Former XM 202 Logo as xL High Voltage

On August 5, 2004, radio personalities Gregg "Opie" Hughes and Anthony Cumia signed a contract to host their Opie and Anthony show on XM Satellite Radio, a subscription-based satellite radio service from October 4 of that year, from New York City. The two had been out of work since their firing in August 2002 from WNEW-FM in New York City, after station owner Infinity Broadcasting paid them to stay off the air. On the following day, a dedicated channel for the hosts was launched as High Voltage on XM channel 202, a premium channel that cost subscribers an additional $1.99 per month. The name High Voltage was decided by one of XM's lawyers without consulting either host, despite them telling Hughes and Cumia they could think of a name. From the channel's launch to the show's debut broadcast, the channel aired nothing but two 40-second announcements promoting the show's return to the air. At 12:01 a.m. EST on October 1, 2004, the loop was interrupted to air O&A: Ungagged, a program that marked the duo's first radio appearance since 2002, aired on the XM Comedy, Boneyard, and SquiZZ channels.

Opie and Anthony launched on October 4, 2004, and aired weekdays from 6:00 a.m. to around 10:00 a.m. EST, with replays broadcast throughout the day. In late December 2004 through January 3, 2005, WAQX-FM in Syracuse, New York, aired a censored version of the previous day's show, while The Howard Stern Show was on its Christmas vacation, the first time the pair was heard on terrestrial radio since their firing at WNEW. Hughes called it "a testing ground for putting us back on terrestrial radio", which would not happen again until 2006. On March 14, 2005, the show moved their start and end time back an hour, airing from 7:00 a.m. to 11:00 a.m. each weekday. On April 2, 2005, XM scrapped the additional charge its subscribers were required to pay to obtain High Voltage, and made the channel part of its standard subscription with access to its XM Radio Online service.
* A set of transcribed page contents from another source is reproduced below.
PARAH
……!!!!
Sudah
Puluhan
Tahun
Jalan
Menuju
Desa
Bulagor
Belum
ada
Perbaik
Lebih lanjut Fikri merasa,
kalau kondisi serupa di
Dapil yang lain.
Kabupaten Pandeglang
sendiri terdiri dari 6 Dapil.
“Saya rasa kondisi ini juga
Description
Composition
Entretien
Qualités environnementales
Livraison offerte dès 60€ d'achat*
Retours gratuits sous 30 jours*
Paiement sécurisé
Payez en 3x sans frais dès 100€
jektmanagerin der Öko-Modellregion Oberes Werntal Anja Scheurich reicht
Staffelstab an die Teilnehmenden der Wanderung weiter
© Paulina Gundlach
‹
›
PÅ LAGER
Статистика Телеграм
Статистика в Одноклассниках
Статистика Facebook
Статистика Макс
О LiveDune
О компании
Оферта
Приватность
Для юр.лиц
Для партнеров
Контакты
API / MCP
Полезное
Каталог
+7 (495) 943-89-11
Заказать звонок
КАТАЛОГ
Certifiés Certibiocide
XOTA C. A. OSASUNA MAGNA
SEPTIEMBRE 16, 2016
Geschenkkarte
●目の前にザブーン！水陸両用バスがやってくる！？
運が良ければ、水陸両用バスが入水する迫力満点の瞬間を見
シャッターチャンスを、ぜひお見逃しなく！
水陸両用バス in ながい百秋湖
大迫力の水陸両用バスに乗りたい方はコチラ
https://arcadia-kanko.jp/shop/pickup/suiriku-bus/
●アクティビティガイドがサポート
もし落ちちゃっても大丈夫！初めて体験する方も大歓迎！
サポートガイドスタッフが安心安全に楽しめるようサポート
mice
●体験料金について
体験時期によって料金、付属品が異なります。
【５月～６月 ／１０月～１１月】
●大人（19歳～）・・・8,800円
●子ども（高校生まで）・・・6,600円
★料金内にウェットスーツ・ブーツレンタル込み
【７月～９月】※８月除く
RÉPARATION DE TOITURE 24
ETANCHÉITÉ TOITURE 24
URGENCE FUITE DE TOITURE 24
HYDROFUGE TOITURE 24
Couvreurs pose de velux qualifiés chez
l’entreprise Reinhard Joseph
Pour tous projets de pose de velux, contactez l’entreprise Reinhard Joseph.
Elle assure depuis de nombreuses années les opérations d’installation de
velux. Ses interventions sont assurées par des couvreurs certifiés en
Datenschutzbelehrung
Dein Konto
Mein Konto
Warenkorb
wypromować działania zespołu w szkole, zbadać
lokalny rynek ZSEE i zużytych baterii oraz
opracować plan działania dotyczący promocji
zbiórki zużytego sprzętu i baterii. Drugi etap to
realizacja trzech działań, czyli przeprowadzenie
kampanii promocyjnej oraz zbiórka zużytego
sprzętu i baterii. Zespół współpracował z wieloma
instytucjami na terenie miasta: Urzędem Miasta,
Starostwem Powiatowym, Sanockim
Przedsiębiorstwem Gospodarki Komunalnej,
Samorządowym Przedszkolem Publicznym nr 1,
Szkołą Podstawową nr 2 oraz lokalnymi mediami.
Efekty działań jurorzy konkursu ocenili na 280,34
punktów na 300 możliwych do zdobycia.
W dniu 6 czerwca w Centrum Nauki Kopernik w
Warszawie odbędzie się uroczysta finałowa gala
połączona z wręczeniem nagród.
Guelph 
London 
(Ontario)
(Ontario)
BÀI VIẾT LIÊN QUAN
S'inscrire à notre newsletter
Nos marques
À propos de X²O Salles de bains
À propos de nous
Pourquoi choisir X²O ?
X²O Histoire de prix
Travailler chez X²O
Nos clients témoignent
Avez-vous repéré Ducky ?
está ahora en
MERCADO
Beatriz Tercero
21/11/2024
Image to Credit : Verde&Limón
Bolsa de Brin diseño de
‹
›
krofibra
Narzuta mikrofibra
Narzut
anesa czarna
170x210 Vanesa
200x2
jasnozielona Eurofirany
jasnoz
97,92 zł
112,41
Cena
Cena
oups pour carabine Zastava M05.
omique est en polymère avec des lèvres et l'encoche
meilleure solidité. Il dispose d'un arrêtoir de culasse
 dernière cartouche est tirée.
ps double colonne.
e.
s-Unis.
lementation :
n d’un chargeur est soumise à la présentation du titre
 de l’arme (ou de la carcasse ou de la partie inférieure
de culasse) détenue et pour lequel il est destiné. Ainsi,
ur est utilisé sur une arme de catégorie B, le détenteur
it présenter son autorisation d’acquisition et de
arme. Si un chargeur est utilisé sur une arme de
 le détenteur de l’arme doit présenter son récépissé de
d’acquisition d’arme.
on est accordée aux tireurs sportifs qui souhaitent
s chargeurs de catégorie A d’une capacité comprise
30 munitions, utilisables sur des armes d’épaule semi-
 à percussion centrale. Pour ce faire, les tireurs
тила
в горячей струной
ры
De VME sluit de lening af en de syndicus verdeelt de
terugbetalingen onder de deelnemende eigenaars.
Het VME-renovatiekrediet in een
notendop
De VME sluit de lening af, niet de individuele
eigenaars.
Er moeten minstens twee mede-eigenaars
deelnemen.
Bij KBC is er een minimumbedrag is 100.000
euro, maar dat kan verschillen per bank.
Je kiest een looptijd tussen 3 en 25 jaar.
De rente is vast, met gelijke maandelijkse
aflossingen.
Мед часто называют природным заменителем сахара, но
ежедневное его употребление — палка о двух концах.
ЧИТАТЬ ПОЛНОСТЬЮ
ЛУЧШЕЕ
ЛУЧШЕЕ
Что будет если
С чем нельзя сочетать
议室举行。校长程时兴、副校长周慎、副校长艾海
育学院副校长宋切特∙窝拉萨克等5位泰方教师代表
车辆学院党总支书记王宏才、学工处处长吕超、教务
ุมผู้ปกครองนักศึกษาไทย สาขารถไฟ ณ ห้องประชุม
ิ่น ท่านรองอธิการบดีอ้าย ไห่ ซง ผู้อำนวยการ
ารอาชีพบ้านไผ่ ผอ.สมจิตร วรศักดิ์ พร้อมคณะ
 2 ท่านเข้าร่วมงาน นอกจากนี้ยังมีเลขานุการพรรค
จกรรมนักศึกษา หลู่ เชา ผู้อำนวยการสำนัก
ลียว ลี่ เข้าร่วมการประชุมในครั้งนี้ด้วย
For nearly eleven months, Opie and Anthony was the only show on High Voltage. At the end of their live show, the replay of the show from that morning would begin immediately after. In March 2005, the show held "auditions" for other radio personalities to showcase their programs for the possible addition to the High Voltage line-up. These included The Hill-Man Morning Show from WAAF in Boston, and Loren and Wally, from WROR-FM in Boston. On August 1, 2005, XM announced the addition of personalities Ron Bennington and Fez Whatley to host their Ron and Fez show of WJFK in Washington, D.C., on the service. The pair had previously worked with Hughes and Cumia at WNEW and the four remained good friends. Ron and Fez premiered on September 12, 2005, from noon to 3:00 p.m., airing each weekday after Opie and Anthony.

Starting in November 2005, the channel had been a part of the DirecTV Total Choice Plus package on channel 879. XM had rated the channel "TV-MA-L" for DirecTV listings. However, shortly after Opie and Anthony returned to FM radio, DirecTV decided to remove the channel from their service, claiming they wanted to go "all music." Thanks to a series of listener complaints, DirecTV eventually restored High Voltage to its lineup.

In honor of Jim Norton's birthday, on July 19, 2006, the channel was renamed xL Jimmy Day, and on the new line of XM2gos that included color displays, Jim Norton's face was put on the display.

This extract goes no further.